Nikkei Online, 2023年9月9日 2:00
危機は突然やってきた。1990年8月、官房副長官に就いて以来、初めての休暇をもらい、妻の実家がある大阪にいた。その日は義父とのゴルフだった。
フロントに電話が入った。イラクがクウェートに攻め込み、多数の邦人が拘束されたとの一報だった。直ちに首相官邸へと向かった。軽井沢で静養中だった海部俊樹首相もすぐ戻ってきた。
湾岸危機というと、資金援助と人的貢献の話になることが多いが、発生直後の最大の関心事は邦人の救出だった。イラクは8月末、200人を超す邦人をクウェートからイラクに移して人質にした。
海部さんは「人道上も国際法上も許されるものではない」との談話を出したが、打つ手がないのが正直なところだった。私はクウェートから帰国したばかりだった大学時代の友人に事情を聞くなど情報収集に努めた。
中曽根康弘元首相が11月にバグダッドを訪れるなど、さまざまな働きかけをし、全員の解放にこぎ着けたのは12月だった。
その間にも米国からはそれはそれは激しい口調の要請や意見が来た。ブッシュ大統領は日本の事情をよくわかっていて「憲法の許す範囲内で」とは言ってくれた。それでも「中東の石油の7〜8割は日本が輸入している。そこへ米国の若者が向かっている。日本はどういう役割を担えるのか」との厳しい問いである。
国際平和のために日本は何ができるのか、何をすべきなのか。経済成長至上主義の中で、この重要な課題を議論しないできた戦後の大きな宿題が我々に向かってきた。
米国は国連決議に基づき、主要国と一緒に多国籍軍を編成し、武力によるクウェート解放を辞さない姿勢を鮮明にしていた。日本は8月と9月に多国籍軍の活動への資金協力として10億ドルずつ、加えて9月に周辺国への経済援助20億ドルを拠出した。

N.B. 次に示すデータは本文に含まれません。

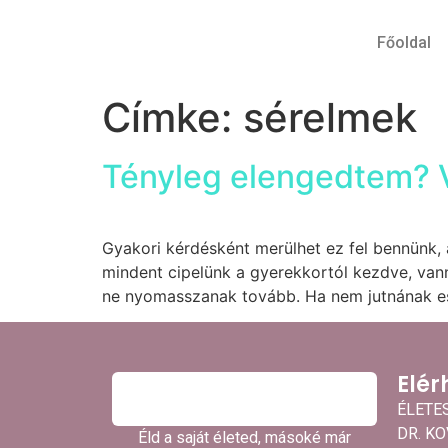
Főoldal
Címke:
sérelmek
Tényleg elengedtem? V
Gyakori kérdésként merülhet ez fel bennünk,
mindent cipelünk a gyerekkortól kezdve, van
ne nyomasszanak tovább. Ha nem jutnának esz
Elér
ÉLETE
DR. K
Éld a saját életed, másoké már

米国は満足せず、輸送などの後方支援も求めてきた。人的貢献となれば、対応能力などからして自衛隊の方々に行ってもらうしかない。自衛隊の海外派遣でも国連の集団安全保障への参加であれば憲法が禁じる「国権の発動たる戦争」に該当しない、というのが自民党の小沢一郎幹事長の考えだった。
だが、三木武夫元首相のまな弟子で、現憲法の平和主義を重んじていた海部さんは自衛隊の海外派遣に抵抗感があった。首相官邸での会議で、自らが創設にかかわった青年海外協力隊を引き合いに「ああいうものを考えられないか」と発言した。
調整は難航を極めた。特別職公務員である自衛隊員の身分を、一般職公務員である外務省職員に移す案などが出たが、防衛庁は自衛隊とは別の組織の形で自衛官を派遣するのには絶対反対だった。高度な政治判断が必要な局面だったが、海部さんは中東訪問の予定があった。
留守中、すったもんだのすえに自衛官を総理府職員との併任にし、形の上では自衛隊派遣にしないことで決着させた。だが、10月に始まった臨時国会における国連平和協力法案の審議ははかばかしく進まなかった。海部さんは心の底では併任に納得していなかったのだろう。答弁に迫力が感じられなかった。
武器携行、指揮監督権などの論点を野党に突っ込まれ、法案は廃案に終わった。91年1月、多国籍軍が武力行使に踏み切り、湾岸戦争が始まった。人的貢献ができない私たちは90億ドルの追加資金援助をした。